Did you know that over 60% of the websites have duplicate content on them? And did you know that this is the number one reason Google penalizes websites? In this article I’ll show you how you can find duplicate content on your site and how you can fix it.
External vs. Internal Duplicate Content
When the same content is both on your site and on some other site, that won’t hurt you. Think about it: if it did, all you’d have to do to hurt your competitors is to take their content and put it on some other website.
The kind of duplicate content you need to worry about is the internal. That is, when the same content is on two pages of your site or can be accessed through two different URLs.
Although external duplicate content won’t hurt you, it sure helps having a lot of unique content on your site. If all your content is borrowed from other sources, you’re adding very little value to the web and Google won’t appreciate that.
Canonical URLs Issues
Try typing YourSite.com in your browser’s address bar. Does it redirect to www.YourSite.com (with the “www”)? Or maybe www.YourSite.com redirects to YourSite.com. Either way, you want to make sure that one version of your domain redirects to the other. I suggest having your non-www version redirect to your www version.
How you do this depends on what kind of server and hosting platform you use. Here’s a good tutorial.
Home Page URL
When you link to your home page, you should be linking to “/”, not to “/index.html” or “index.php”. Check all the links you have pointing to your home page and fix any links that aren’t pointing to “/”. In addition to this, create a 301 redirect so people who type /index.php are redirected to “/”. This tutorial explains how to create 301 redirects. Keep in mind that you can hire a good developer to fix all these issues for under $100, so it might not make a lot of sense for you to learn how to write code.
Different Versions of the Same Content
Do you have printer-friendly versions of your pages? Or maybe a mobile version of your site. Here you have two choices:
- You can use the robots.txt file to tell the search engines not to index the folder where you have your PDF files or printer-friendly pages.
- If you have several versions of the same page you can use the “rel canonical” tag. This is how it works: let’s say you can access a certain piece of content through three different URLs. You want to choose your main URL and make that one the canonical version. And then on the other two pages you can use the rel canonical tag, which tells Google what the “official” URL for that content is. This is how you use it:
<link rel=”canonical” href=”http://www.example.com/product.php?item=swedish-fish”/>
Almost-Duplicate Content
This is a very common problem. Let’s say you have an e-commerce website with 100 different products. And, let’s say you’ve written 20-word descriptions for each of your products. Here’s the problem: each of your product pages has 20 unique words and a lot of content that doesn’t change across your whole website (like navigation menus, headers, footers, etc.)

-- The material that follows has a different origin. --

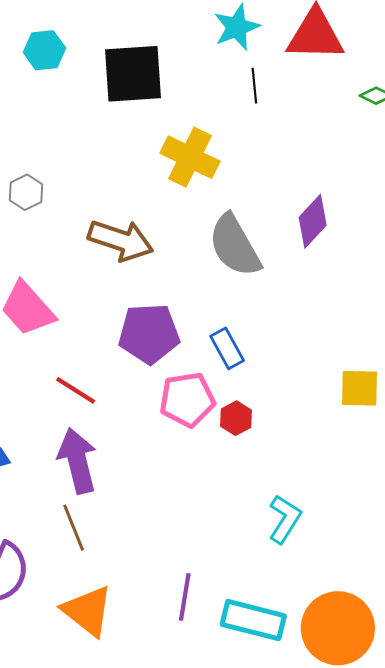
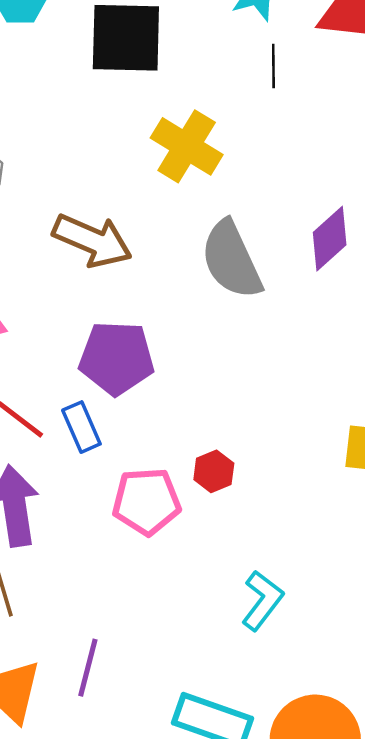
blue rectangle: (227, 348) -> (81, 427), moved
pink pentagon: (187, 400) -> (146, 501), moved
purple line: (185, 597) -> (88, 668), moved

There are two things you can do about this:
- Reduce the amount of content that is common to all pages
- Add some unique content to each one of your pages. Write longer descriptions, explain how the products can be used, ask customers to leave reviews, tell stories, share testimonials and leave comments. Get creative. You’ll get a better response if you offer a free giveaway to people who add content to your site.
Duplicate Content Caused by CMSs Not Set Up Properly
Most content management systems (CMS), such as WordPress, Drupal or Joomla, have duplicate content issues out of the box. The good news is that it’s easy to fix them.
- Make a list of the types of pages on your site, such as home page, categories, products, member profiles, etc.
- Take one page of each type and copy some of the text on the page
- Search for that text on Google (put it between quotes) and see if the text appears on more than one page. If it does, you have a duplicate content issue you need to fix
In most cases, you want to fix these issues blocking folders using Robots.txt (tutorial here) or using the rel canonical technique I talked about before.
Fixing duplicate content issues will considerably improve your Google rankings and organic traffic. Let me know if you have any questions.